From: Stephen J. Turnbull
Subject: Re: VC mode and git
Date: Wed, 01 Apr 2015 06:43:20 +0900

Alan Mackenzie writes:
 > Irreversable?  Any patch operation without conflicts is reversable, and
 > if there are conflicts, a backup of the original should have been made by
 > the patch program.

In a VCS, backup is spelled C-O-M-M-I-T.  Which is exactly what you
say you don't want to do.  *shrug*

 > Anyhow, there are lots of irreversable things that happen in a VCS
 > repository.  The act of having committed, or merged, or whatever
 > cannot, with some exceptions, be reversed.

Of course.  But I mean irreversible changes to the working tree.
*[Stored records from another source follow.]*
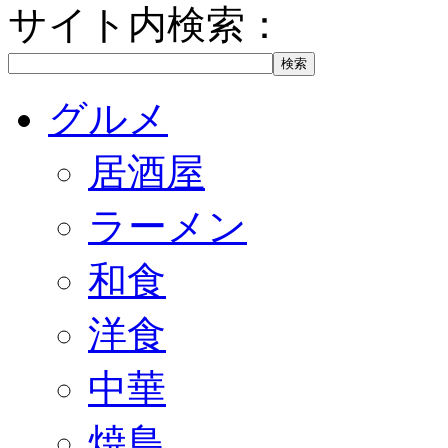
サイト内検索：
グルメ
居酒屋
ラーメン
和食
洋食
中華
焼鳥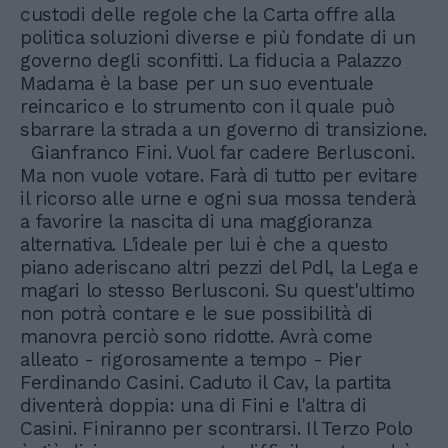
custodi delle regole che la Carta offre alla
politica soluzioni diverse e più fondate di un
governo degli sconfitti. La fiducia a Palazzo
Madama è la base per un suo eventuale
reincarico e lo strumento con il quale può
sbarrare la strada a un governo di transizione.
Gianfranco Fini. Vuol far cadere Berlusconi.
Ma non vuole votare. Farà di tutto per evitare
il ricorso alle urne e ogni sua mossa tenderà
a favorire la nascita di una maggioranza
alternativa. L'ideale per lui è che a questo
piano aderiscano altri pezzi del Pdl, la Lega e
magari lo stesso Berlusconi. Su quest'ultimo
non potrà contare e le sue possibilità di
manovra perciò sono ridotte. Avrà come
alleato - rigorosamente a tempo - Pier
Ferdinando Casini. Caduto il Cav, la partita
diventerà doppia: una di Fini e l'altra di
Casini. Finiranno per scontrarsi. Il Terzo Polo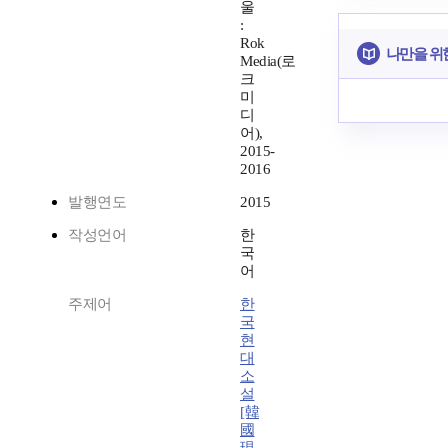
울
:
Rok
나만을 위
Media(로
크
미
디
어),
2015-
2016
발행연도
2015
작성언어
한
국
어
주제어
한
국
현
대
소
설
[韓
國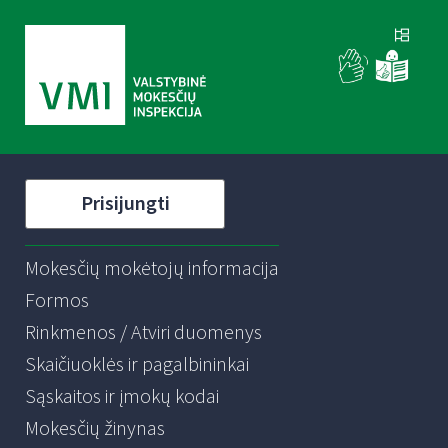
Prisijungti
Mokesčių mokėtojų informacija
Formos
Rinkmenos / Atviri duomenys
Skaičiuoklės ir pagalbininkai
Sąskaitos ir įmokų kodai
Mokesčių žinynas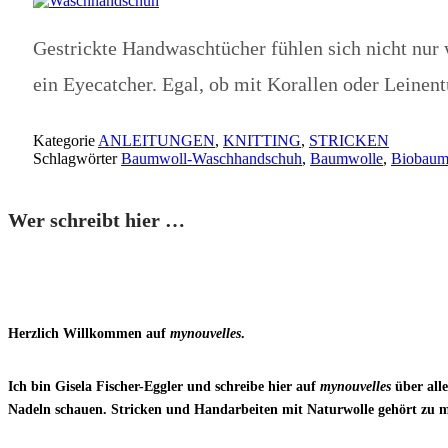
Gestrickte Handwaschtücher fühlen sich nicht nur 
ein Eyecatcher. Egal, ob mit Korallen oder Leine
Kategorie
ANLEITUNGEN
,
KNITTING
,
STRICKEN
Schlagwörter
Baumwoll-Waschhandschuh
,
Baumwolle
,
Biobaum
Wer schreibt hier …
Herzlich Willkommen auf
mynouvelles
.
Ich bin Gisela Fischer-Eggler und schreibe hier auf
mynouvelles
über all
Nadeln schauen. Stricken und Handarbeiten mit Naturwolle gehört zu mein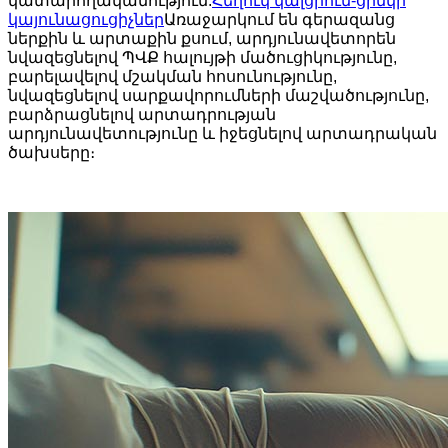
կատարողականություն.
Հեղուկ կալցիում-ցինկի
կայունացուցիչներ
Առաջարկում են գերազանց
ներքին և արտաքին քսում, արդյունավետորեն
նվազեցնելով ՊՎՔ հալույթի մածուցիկությունը,
բարելավելով մշակման հոսունությունը,
նվազեցնելով սարքավորումների մաշվածությունը,
բարձրացնելով արտադրության
արդյունավետությունը և իջեցնելով արտադրական
ծախսերը։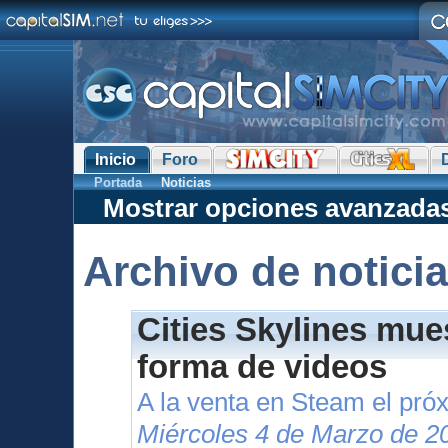
Inicio
Foro
Portada
Noticias
Mostrar opciones avanzada
Archivo de notici
Cities Skylines mue
forma de videos
A la venta en Steam el pr
Miércoles 4 de Marzo de 2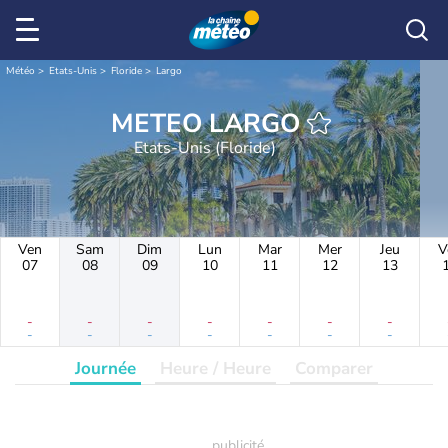
Météo
Etats-Unis
Floride
Largo
METEO LARGO
Etats-Unis (Floride)
Ven
Sam
Dim
Lun
Mar
Mer
Jeu
V
07
08
09
10
11
12
13
-
-
-
-
-
-
-
-
-
-
-
-
-
-
Journée
Heure / Heure
Comparer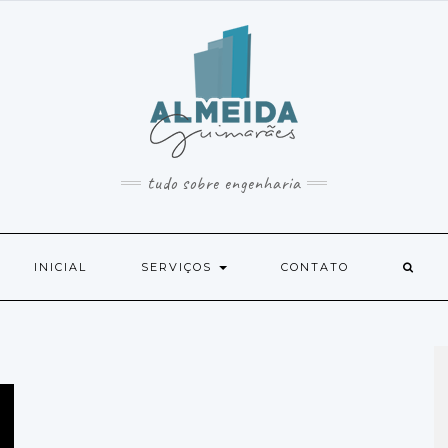
tudo sobre engenharia
INICIAL
SERVIÇOS
CONTATO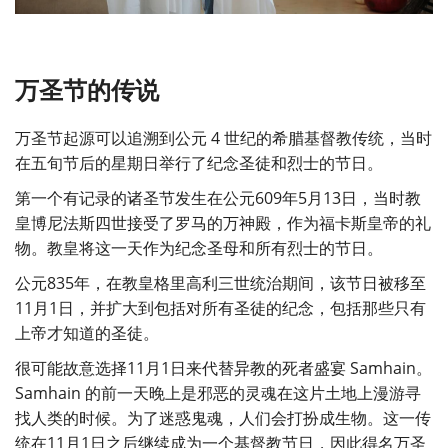
万圣节的传说
万圣节起源可以追溯到公元 4 世纪的希腊基督教传统，当时
在五旬节后的星期日举行了纪念圣徒和烈士的节日。
第一个有记录的诸圣节发生在公元609年5月13日，当时教
皇博尼法斯四世接受了罗马的万神殿，作为福卡斯皇帝的礼
物。教皇将这一天作为纪念圣母和所有烈士的节日。
公元835年，在教皇格里高利三世统治期间，该节日被移至
11月1日，并扩大到包括对所有圣徒的纪念，包括那些只有
上帝才知道的圣徒。
很可能故意选择11月1日来代替异教的死者盛宴 Samhain。
Samhain 的前一天晚上是邪恶的灵魂在这片土地上漫游寻
找人类的时候。为了迷惑鬼魂，人们会打扮成生物。这一传
统在11月1日之后继续成为一个基督教节日，因此得名万圣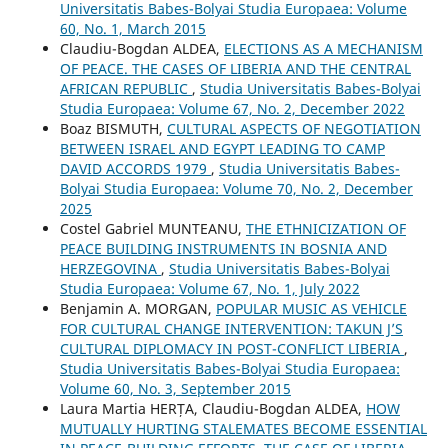
Universitatis Babes-Bolyai Studia Europaea: Volume
60, No. 1, March 2015
Claudiu-Bogdan ALDEA,
ELECTIONS AS A MECHANISM
OF PEACE. THE CASES OF LIBERIA AND THE CENTRAL
AFRICAN REPUBLIC
,
Studia Universitatis Babes-Bolyai
Studia Europaea: Volume 67, No. 2, December 2022
Boaz BISMUTH,
CULTURAL ASPECTS OF NEGOTIATION
BETWEEN ISRAEL AND EGYPT LEADING TO CAMP
DAVID ACCORDS 1979
,
Studia Universitatis Babes-
Bolyai Studia Europaea: Volume 70, No. 2, December
2025
Costel Gabriel MUNTEANU,
THE ETHNICIZATION OF
PEACE BUILDING INSTRUMENTS IN BOSNIA AND
HERZEGOVINA
,
Studia Universitatis Babes-Bolyai
Studia Europaea: Volume 67, No. 1, July 2022
Benjamin A. MORGAN,
POPULAR MUSIC AS VEHICLE
FOR CULTURAL CHANGE INTERVENTION: TAKUN J’S
CULTURAL DIPLOMACY IN POST-CONFLICT LIBERIA
,
Studia Universitatis Babes-Bolyai Studia Europaea:
Volume 60, No. 3, September 2015
Laura Martia HERȚA, Claudiu-Bogdan ALDEA,
HOW
MUTUALLY HURTING STALEMATES BECOME ESSENTIAL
 > It is documented in the hg page.  It says (under merge): "The current
 > working directory is updated with all changes made in the requested
 > revision since the last common predecessor revision.".  If this doesn't
 > work when a file in the W.D. has been changed, that looks like a bug,
 > whether in the code or the documentation.

The code won't permit.

 > > .... and Bazaar requires that you use "bzr merge --force".  I really
 > > don't understand how you can criticize git alone for this.
 > Because it's only git that's ever given me problems in this
 > respect.  I don't recall ever having problems with bzr update when
 > I had uncommitted changes.  I use hg in such a way that mergeing is
 > rarely, if ever, needed.

It seems bzr update doesn't have that restriction.  I don't know why
not, bzr merge does have it.  Both are so documented.  My experience
with hg in XEmacs is that when other developers are active, I need an
explicit merge frequently.

If bzr and hg don't give you problems but git does, then either your
git workflow deviates substantially from the workflows you use with
bzr and hg, or you've just been lucky to not get nasty conflicts that
are difficult to resolve with bzr and hg.  I suspect it's the latter,
and the big difference is the projects, not the VCSes.  Specifically,
I suppose Emacs gets a lot more changes from other developers per unit
time than your other projects do.

 > I do not love risk.  The risk of getting my repository in an
 > inextricable tangle, like Richard has done, far outweighs any
 > supposed risks of just-in-time committing.

Richard's repo is tangled *because* he, like you, doesn't commit until
he's ready to push.  If you keep your changes in commits instead of
the working tree, it's *very* hard to get inextricably tangled in git
because a quick reset puts you back in control, in a known state.